Report how many lines in the entries below hold the word "maatschappelijke". Your answer is that number alone.

[Saved data entries]

* * *

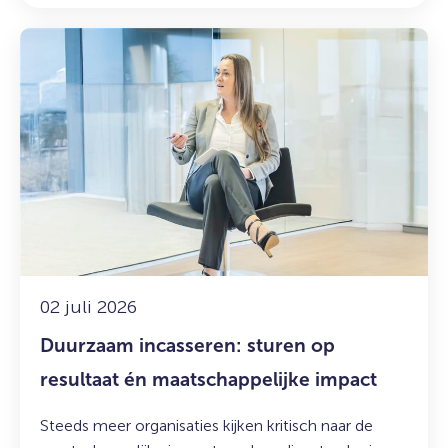
Lees
meer
over:
Duurzaam
incasseren:
sturen
op
resultaat
én
maatschappelijke
impact
02 juli 2026
Duurzaam incasseren: sturen op
resultaat én maatschappelijke impact
Steeds meer organisaties kijken kritisch naar de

* * *

### Task solution:
2